Jika Program Stimulus Jokowi Seret, Resesi Bakal Makin Nyata!

Lidya Julita & Cantika Adinda Putri, CNBC Indonesia
28 July 2020 14:25
aktifitas bongkar muat di Pelabuhan Tanjung Priok
Foto: CNBC Indonesia/Muhammad Luthfi Rahman

Jakarta, CNBC Indonesia - Bayang-bayang resesi semakin menghantui sendi perekonomian Indonesia. Bahkan, tak sedikit kalangan yang menanggapi resesi yang akan dialami Indonesia cukup dalam dari yang diperkirakan.

Hal tersebut disampaikan oleh Direktur Eksekutif Institute for Development of Economics and Finance (INDEF) Tauhid Ahmad dalam sebuah diskusi, Selasa (28/7/2020).

"Dari berbagai situasi kondisi dan perhitungan yang kita lakukan. Kita memperkirakan akan masuk ke laju resesi yang cukup dalam. Kami memperkirakan minus 4% pada triwulan II-2020 dan triwulan III-2020 diperkirakan minus 1,3% sampai minus 1,75%," jelas Tauhid.

Tauhid lantas mempertanyakan realisasi stimulus Covid-19 yang masih cukup rendah dan sempat memantik kekecewaan Presiden Joko Widodo (Jokowi).

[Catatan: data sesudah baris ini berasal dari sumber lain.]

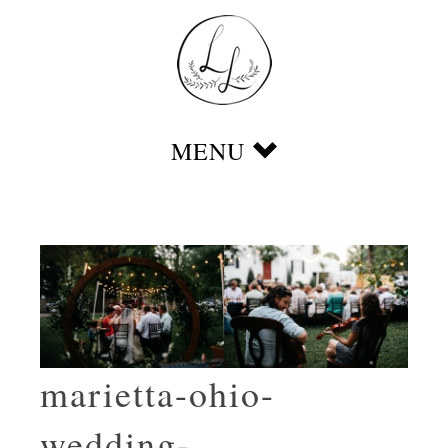
marietta-ohio-
wedding-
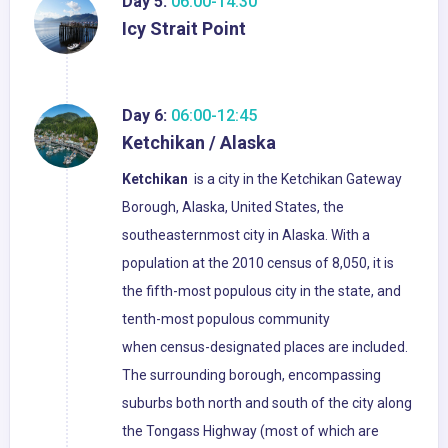
Day 5:
06:00-14:30
Icy Strait Point
Day 6:
06:00-12:45
Ketchikan / Alaska
Ketchikan
is a city in the Ketchikan Gateway
Borough, Alaska, United States, the
southeasternmost city in Alaska. With a
population at the 2010 census of 8,050, it is
the fifth-most populous city in the state, and
tenth-most populous community
when census-designated places are included.
The surrounding borough, encompassing
suburbs both north and south of the city along
the Tongass Highway (most of which are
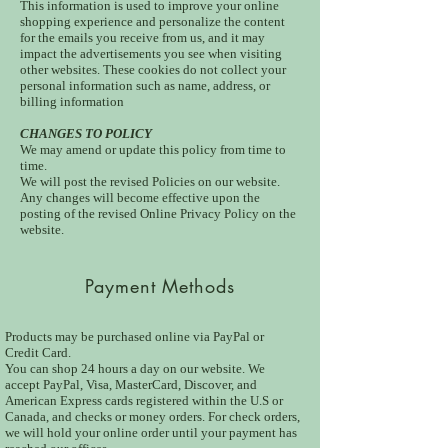
This information is used to improve your online
shopping experience and personalize the content
for the emails you receive from us, and it may
impact the advertisements you see when visiting
other websites. These cookies do not collect your
personal information such as name, address, or
billing information
CHANGES TO POLICY
We may amend or update this policy from time to
time.
We will post the revised Policies on our website.
Any changes will become effective upon the
posting of the revised Online Privacy Policy on the
website.
Payment Methods
Products may be purchased online via PayPal or
Credit Card.
You can shop 24 hours a day on our website. We
accept PayPal, Visa, MasterCard, Discover, and
American Express cards registered within the U.S or
Canada, and checks or money orders. For check orders,
we will hold your online order until your payment has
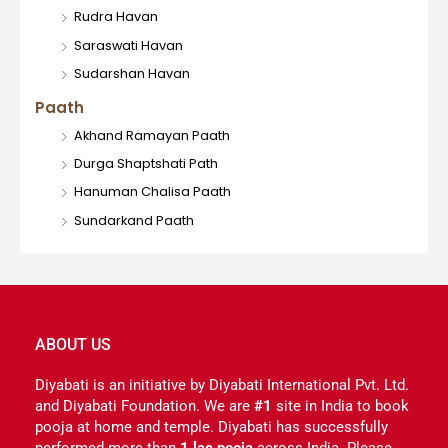
Rudra Havan
Saraswati Havan
Sudarshan Havan
Paath
Akhand Ramayan Paath
Durga Shaptshati Path
Hanuman Chalisa Paath
Sundarkand Paath
ABOUT US
Diyabati is an initiative by Diyabati International Pvt. Ltd.
and Diyabati Foundation. We are
#1
site in India to book
pooja at home and temple. Diyabati has successfully
performed more than
1 lac pooja
across India. Please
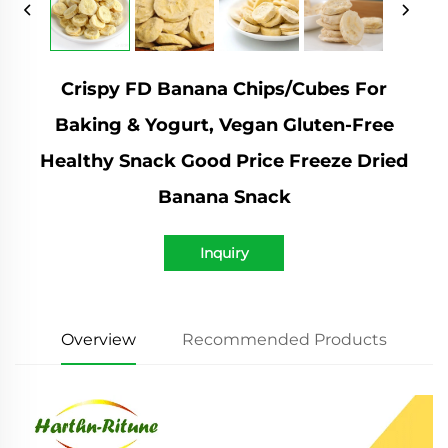
Crispy FD Banana Chips/Cubes For
Baking & Yogurt, Vegan Gluten-Free
Healthy Snack Good Price Freeze Dried
Banana Snack
Inquiry
Overview
Recommended Products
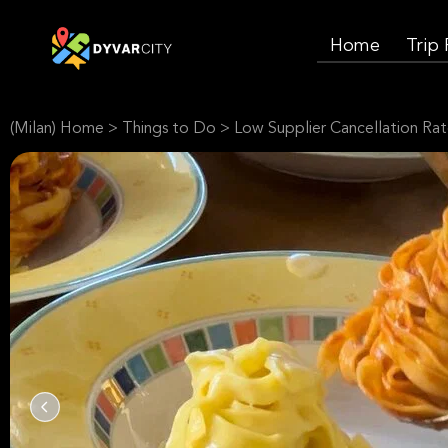
Home
Trip
(Milan) Home
>
Things to Do
>
Low Supplier Cancellation Ra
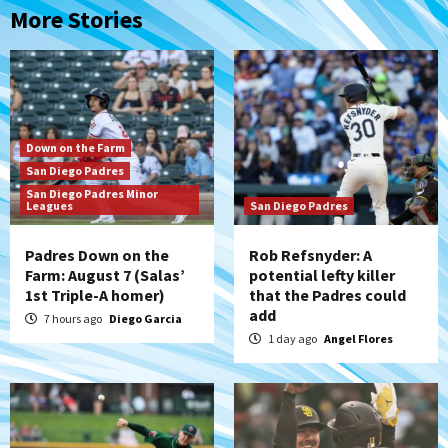
More Stories
Down on the Farm
San Diego Padres
San Diego Padres Minor
Leagues
San Diego Padres
Padres Down on the
Rob Refsnyder: A
Farm: August 7 (Salas’
potential lefty killer
1st Triple-A homer)
that the Padres could
add
7 hours ago
Diego Garcia
1 day ago
Angel Flores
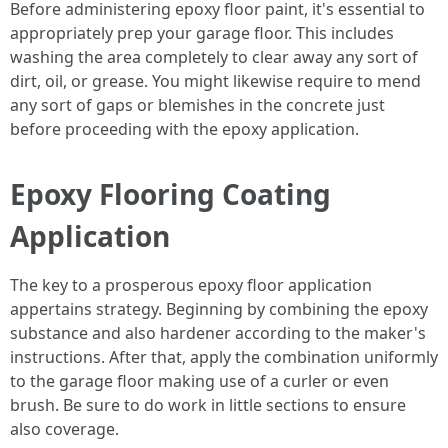
Before administering epoxy floor paint, it's essential to
appropriately prep your garage floor. This includes
washing the area completely to clear away any sort of
dirt, oil, or grease. You might likewise require to mend
any sort of gaps or blemishes in the concrete just
before proceeding with the epoxy application.
Epoxy Flooring Coating
Application
The key to a prosperous epoxy floor application
appertains strategy. Beginning by combining the epoxy
substance and also hardener according to the maker's
instructions. After that, apply the combination uniformly
to the garage floor making use of a curler or even
brush. Be sure to do work in little sections to ensure
also coverage.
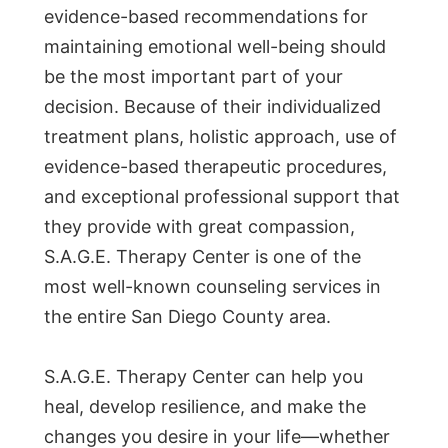
evidence-based recommendations for
maintaining emotional well-being should
be the most important part of your
decision. Because of their individualized
treatment plans, holistic approach, use of
evidence-based therapeutic procedures,
and exceptional professional support that
they provide with great compassion,
S.A.G.E. Therapy Center is one of the
most well-known counseling services in
the entire San Diego County area.
S.A.G.E. Therapy Center can help you
heal, develop resilience, and make the
changes you desire in your life—whether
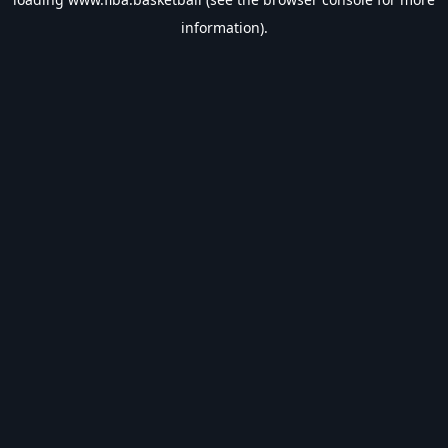
information).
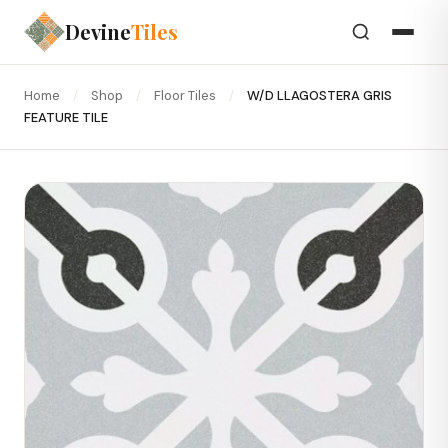
Devine
Tiles
Home
/
Shop
/
Floor Tiles
/
W/D LLAGOSTERA GRIS
FEATURE TILE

Dengan kondisi tersebut, bukan tidak mungkin Indonesia akan masuk ke jurang resesi.

"Kemarin per 27 Juli penyerapan anggaran PEN masih sekitar 19%. Ini masih jauh dari harapan. Saya kira ini agak berat kalau (mengejar penyerapan PEN) di triwulan III dan IV. Kita ini berkejaran waktu dan sangat tergantung pada PEN," ujarnya.

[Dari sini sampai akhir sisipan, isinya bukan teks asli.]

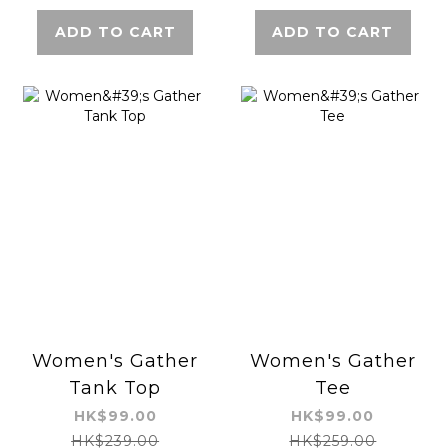
ADD TO CART
ADD TO CART
Women's Gather
Women's Gather
Tank Top
Tee
HK$99.00
HK$99.00
HK$239.00
HK$259.00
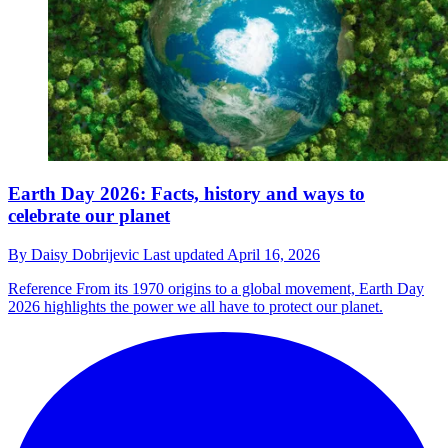
Earth Day 2026: Facts, history and ways to
celebrate our planet
By
Daisy Dobrijevic
Last updated
April 16, 2026
Reference
From its 1970 origins to a global movement, Earth Day
2026 highlights the power we all have to protect our planet.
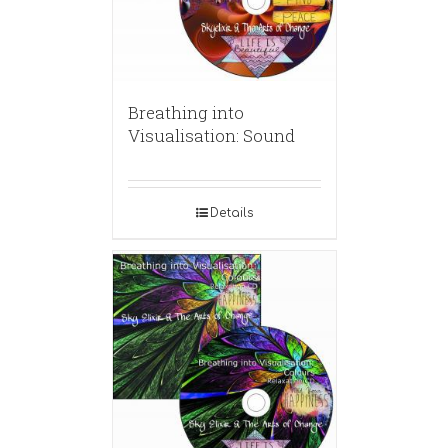
Breathing into
Visualisation: Sound
Details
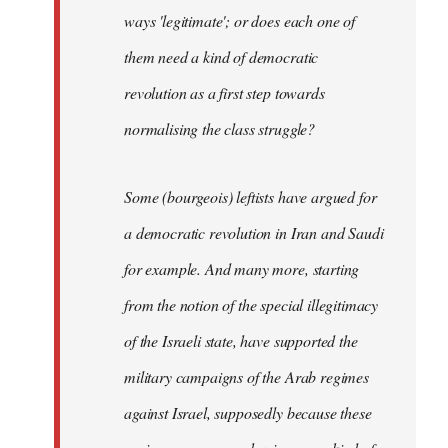
ways 'legitimate'; or does each one of
them need a kind of democratic
revolution as a first step towards
normalising the class struggle?
Some (bourgeois) leftists have argued for
a democratic revolution in Iran and Saudi
for example. And many more, starting
from the notion of the special illegitimacy
of the Israeli state, have supported the
military campaigns of the Arab regimes
against Israel, supposedly because these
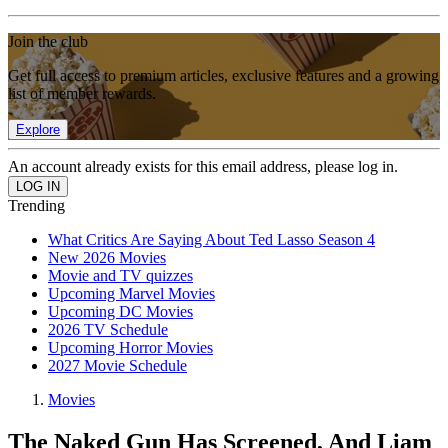
Join the club
Get full access to premium articles, exclusive features and a growing
list of member rewards.
Explore
An account already exists for this email address, please log in.
Trending
What Critics Are Saying About Ted Lasso Season 4
New 2026 Movies
Movie and TV quizzes
Upcoming Marvel Movies
Upcoming DC Movies
2026 TV Schedule
Upcoming Horror Movies
2027 Movie Schedule
Movies
The Naked Gun Has Screened, And Liam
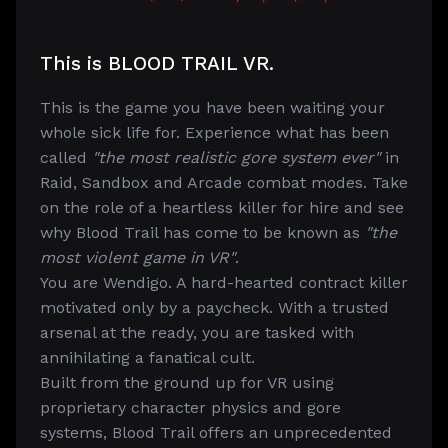
This is BLOOD TRAIL VR.
This is the game you have been waiting your
whole sick life for. Experience what has been
called
"the most realistic gore system ever"
in
Raid, Sandbox and Arcade combat modes. Take
on the role of a heartless killer for hire and see
why Blood Trail has come to be known as
"the
most violent game in VR"
.
You are Wendigo. A hard-hearted contract killer
motivated only by a paycheck. With a trusted
arsenal at the ready, you are tasked with
annihilating a fanatical cult.
Built from the ground up for VR using
proprietary character physics and gore
systems, Blood Trail offers an unprecedented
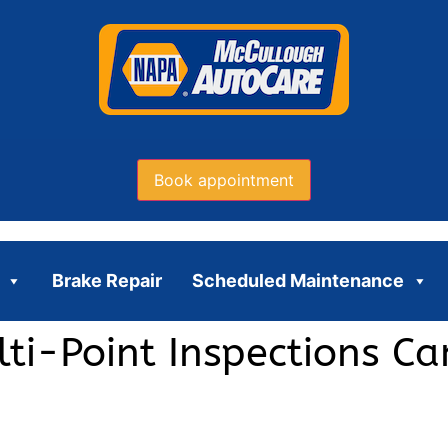
Book appointment
Brake Repair
Scheduled Maintenance
ti-Point Inspections C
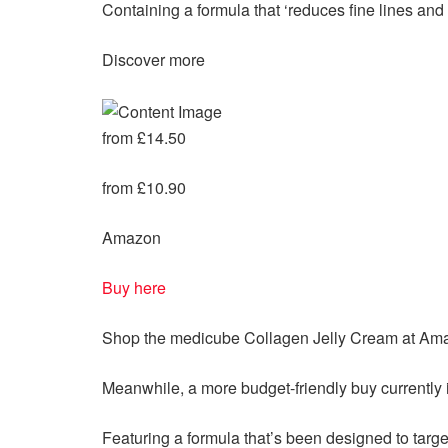
Containing a formula that ‘reduces fine lines and w
Discover more
from £14.50
from £10.90
Amazon
Buy here
Shop the medicube
Collagen Jelly Cream at Am
Meanwhile, a more budget-friendly buy currently 
Featuring a formula that’s been designed to targ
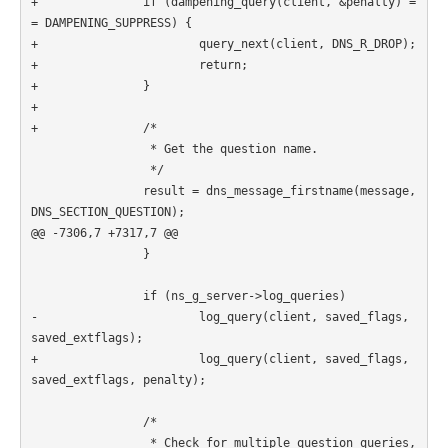
+               if (dampening_query(client, &penalty) =
= DAMPENING_SUPPRESS) {

+                       query_next(client, DNS_R_DROP);

+                       return;

+               }

+

+               /*

                 * Get the question name.

                 */

                result = dns_message_firstname(message, 
DNS_SECTION_QUESTION);

@@ -7306,7 +7317,7 @@

                }

                if (ns_g_server->log_queries)

-                       log_query(client, saved_flags, 
saved_extflags);

+                       log_query(client, saved_flags, 
saved_extflags, penalty);

                /*

                 * Check for multiple question queries, 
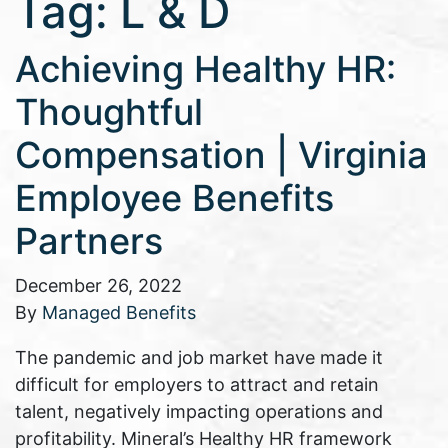
Tag:
L & D
Achieving Healthy HR:
Thoughtful
Compensation | Virginia
Employee Benefits
Partners
December 26, 2022
By
Managed Benefits
The pandemic and job market have made it
difficult for employers to attract and retain
talent, negatively impacting operations and
profitability. Mineral’s Healthy HR framework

Selain itu, Tauhid juga mengingatkan sisi permintaan atau demand side yang harus diperbaiki. Menurutnya, jika pemerintah hanya fokus pada sisi pasokan atau supply side, maka percuma saja.

Pemerintah pun diminta untuk berupaya untuk mempercepat penyaluran program jaringan pengaman sosial atau bantuan sosial (bansos) kepada masyarakat miskin untuk mendorong daya beli.

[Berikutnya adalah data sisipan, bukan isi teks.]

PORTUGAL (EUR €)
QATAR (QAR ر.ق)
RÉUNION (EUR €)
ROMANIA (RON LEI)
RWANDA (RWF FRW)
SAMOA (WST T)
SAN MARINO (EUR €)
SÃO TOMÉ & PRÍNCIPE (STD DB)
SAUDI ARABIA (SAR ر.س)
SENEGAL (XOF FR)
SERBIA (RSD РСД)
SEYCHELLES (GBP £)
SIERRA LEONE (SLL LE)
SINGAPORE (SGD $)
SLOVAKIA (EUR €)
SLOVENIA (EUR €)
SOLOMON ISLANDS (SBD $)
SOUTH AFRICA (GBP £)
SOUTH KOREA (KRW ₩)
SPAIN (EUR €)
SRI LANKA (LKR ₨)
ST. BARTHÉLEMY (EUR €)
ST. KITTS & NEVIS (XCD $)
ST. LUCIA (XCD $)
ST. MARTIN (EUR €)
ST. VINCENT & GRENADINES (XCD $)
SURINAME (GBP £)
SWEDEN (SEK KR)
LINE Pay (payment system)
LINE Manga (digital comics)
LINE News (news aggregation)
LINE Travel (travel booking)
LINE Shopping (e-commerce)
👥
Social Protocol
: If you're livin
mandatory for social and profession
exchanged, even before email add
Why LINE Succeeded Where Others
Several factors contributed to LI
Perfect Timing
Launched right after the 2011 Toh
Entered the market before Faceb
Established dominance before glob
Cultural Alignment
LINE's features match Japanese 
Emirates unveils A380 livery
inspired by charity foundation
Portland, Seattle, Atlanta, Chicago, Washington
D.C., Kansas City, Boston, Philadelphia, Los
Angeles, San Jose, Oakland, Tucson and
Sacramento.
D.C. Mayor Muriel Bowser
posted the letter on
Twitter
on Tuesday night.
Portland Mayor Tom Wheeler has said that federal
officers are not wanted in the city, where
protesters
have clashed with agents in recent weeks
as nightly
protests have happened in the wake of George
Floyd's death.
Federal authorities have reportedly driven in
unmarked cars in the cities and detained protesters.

"Dalam situasi resesi jaringan pengamanan sosial dan mendorong demand ini sangat penting. Pencapaian 38% kami lihat masih jauh dari yang diharapkan. [...] Meskipun insentif usaha diberikan, likuiditas diberikan, bantuan UMKM, koperasi dan sektoral. Jika demand tidak terbentuk ini akan jadi problem," terang Tauhid.

Penyerapan PEN untuk mendongkrak ekonomi ini seharusnya dikejar pada kuartal II-2020 yang akan berakhir di bulan Juli ini karena siklus tertinggi terjadi di kuartal tersebut. Menurut Tauhid, pemerintah sudah kehilangan momentum.

Dari perhitungan Tauhid misalnya, pada kuartal I-2020, penyerapan stimulus sudah di atas 4%, maka sesungguhnya itu adalah puncak pertumbuhan ekonomi Indonesia.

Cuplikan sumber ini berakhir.